You will build the foundations every other AI engineer at the company depends on: the model gateway, the evaluation harness, the observability stack, the safety guardrails and the internal accelerators that turn what would be a six-week setup into a one-day setup.
This is the role most firms forget to invest in — and quietly pay for, in slow engagements, inconsistent quality, and engineers reinventing the same plumbing on every project.
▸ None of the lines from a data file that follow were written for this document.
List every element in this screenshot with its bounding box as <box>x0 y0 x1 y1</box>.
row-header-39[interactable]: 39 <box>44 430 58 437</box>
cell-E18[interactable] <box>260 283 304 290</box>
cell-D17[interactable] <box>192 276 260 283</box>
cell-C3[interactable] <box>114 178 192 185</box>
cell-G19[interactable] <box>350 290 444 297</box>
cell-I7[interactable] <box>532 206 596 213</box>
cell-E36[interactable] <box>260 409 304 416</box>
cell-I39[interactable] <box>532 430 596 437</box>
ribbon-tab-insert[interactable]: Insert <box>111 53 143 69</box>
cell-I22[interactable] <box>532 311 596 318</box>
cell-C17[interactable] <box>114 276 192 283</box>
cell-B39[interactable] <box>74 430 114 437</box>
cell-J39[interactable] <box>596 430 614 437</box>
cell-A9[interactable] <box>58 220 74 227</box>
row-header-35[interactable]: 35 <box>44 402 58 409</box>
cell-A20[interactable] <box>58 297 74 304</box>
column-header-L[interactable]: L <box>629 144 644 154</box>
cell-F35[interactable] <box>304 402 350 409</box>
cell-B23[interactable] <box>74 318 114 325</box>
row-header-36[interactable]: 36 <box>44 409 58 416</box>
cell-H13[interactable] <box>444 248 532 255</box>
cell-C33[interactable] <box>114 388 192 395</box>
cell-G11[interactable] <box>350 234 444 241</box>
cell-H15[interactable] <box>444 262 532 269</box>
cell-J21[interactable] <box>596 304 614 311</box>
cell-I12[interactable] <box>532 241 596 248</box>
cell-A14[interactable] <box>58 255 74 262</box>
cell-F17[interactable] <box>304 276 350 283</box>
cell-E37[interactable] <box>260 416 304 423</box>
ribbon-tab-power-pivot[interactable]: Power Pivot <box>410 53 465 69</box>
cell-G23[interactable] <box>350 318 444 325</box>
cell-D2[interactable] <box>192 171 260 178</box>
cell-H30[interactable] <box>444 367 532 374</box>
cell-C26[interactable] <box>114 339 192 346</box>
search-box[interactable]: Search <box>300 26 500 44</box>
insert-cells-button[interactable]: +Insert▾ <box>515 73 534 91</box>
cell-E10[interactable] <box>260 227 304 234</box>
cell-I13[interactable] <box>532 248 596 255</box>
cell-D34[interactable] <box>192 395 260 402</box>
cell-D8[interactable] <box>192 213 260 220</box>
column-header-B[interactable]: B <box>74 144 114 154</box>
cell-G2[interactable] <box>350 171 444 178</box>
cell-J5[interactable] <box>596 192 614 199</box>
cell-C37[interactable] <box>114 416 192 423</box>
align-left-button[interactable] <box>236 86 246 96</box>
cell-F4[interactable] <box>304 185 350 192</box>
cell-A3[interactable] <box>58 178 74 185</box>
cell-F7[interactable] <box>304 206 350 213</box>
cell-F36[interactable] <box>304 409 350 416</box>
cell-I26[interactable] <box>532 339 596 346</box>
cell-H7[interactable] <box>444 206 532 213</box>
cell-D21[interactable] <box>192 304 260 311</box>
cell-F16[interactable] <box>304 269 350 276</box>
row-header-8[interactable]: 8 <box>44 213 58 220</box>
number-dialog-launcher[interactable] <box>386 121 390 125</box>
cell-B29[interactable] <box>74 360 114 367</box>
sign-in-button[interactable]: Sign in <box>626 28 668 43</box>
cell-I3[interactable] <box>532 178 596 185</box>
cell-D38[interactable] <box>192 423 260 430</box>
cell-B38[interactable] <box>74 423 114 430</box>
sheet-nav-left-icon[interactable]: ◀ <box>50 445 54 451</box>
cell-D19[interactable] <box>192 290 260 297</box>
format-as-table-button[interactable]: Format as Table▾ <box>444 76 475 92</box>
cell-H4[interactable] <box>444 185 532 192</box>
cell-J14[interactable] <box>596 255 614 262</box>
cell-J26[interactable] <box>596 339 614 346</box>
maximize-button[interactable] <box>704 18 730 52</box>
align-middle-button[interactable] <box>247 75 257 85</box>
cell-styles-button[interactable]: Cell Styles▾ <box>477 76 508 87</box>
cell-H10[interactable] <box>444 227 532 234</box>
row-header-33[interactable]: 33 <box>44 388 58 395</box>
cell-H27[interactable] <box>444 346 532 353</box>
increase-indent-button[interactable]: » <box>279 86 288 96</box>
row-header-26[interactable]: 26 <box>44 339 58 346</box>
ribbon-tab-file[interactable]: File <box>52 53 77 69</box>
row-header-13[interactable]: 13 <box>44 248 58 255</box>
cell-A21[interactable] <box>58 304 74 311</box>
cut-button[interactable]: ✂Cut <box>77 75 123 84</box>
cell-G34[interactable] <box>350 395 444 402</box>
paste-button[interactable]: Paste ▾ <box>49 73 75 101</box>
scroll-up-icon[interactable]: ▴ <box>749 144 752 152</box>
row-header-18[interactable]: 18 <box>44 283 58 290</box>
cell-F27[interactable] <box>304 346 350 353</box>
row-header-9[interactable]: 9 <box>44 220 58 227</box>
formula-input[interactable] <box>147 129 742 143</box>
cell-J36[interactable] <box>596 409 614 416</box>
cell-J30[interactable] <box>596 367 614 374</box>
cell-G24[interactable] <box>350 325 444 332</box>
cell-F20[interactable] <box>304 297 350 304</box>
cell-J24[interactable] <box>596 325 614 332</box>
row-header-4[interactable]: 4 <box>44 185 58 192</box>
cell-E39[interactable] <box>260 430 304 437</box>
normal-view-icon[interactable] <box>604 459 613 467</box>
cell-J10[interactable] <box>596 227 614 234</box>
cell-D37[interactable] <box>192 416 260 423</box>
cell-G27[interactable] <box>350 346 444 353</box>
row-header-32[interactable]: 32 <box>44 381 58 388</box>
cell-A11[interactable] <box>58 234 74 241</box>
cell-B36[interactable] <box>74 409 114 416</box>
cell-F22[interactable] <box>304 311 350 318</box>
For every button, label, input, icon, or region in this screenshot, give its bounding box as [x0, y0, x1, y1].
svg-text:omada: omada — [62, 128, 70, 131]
We are not making that mistake.
Responsibilities
- Design, build, and operate the shared platform that our AI engineering teams use across every customer engagement. This includes: a model gateway (multi-provider routing, fallback, cost and rate-limit controls), an evaluation harness, prompt and dataset versioning, observability and tracing for AI workloads, safety and policy guardrails, and a small set of internal accelerators (templates, libraries, scaffolding)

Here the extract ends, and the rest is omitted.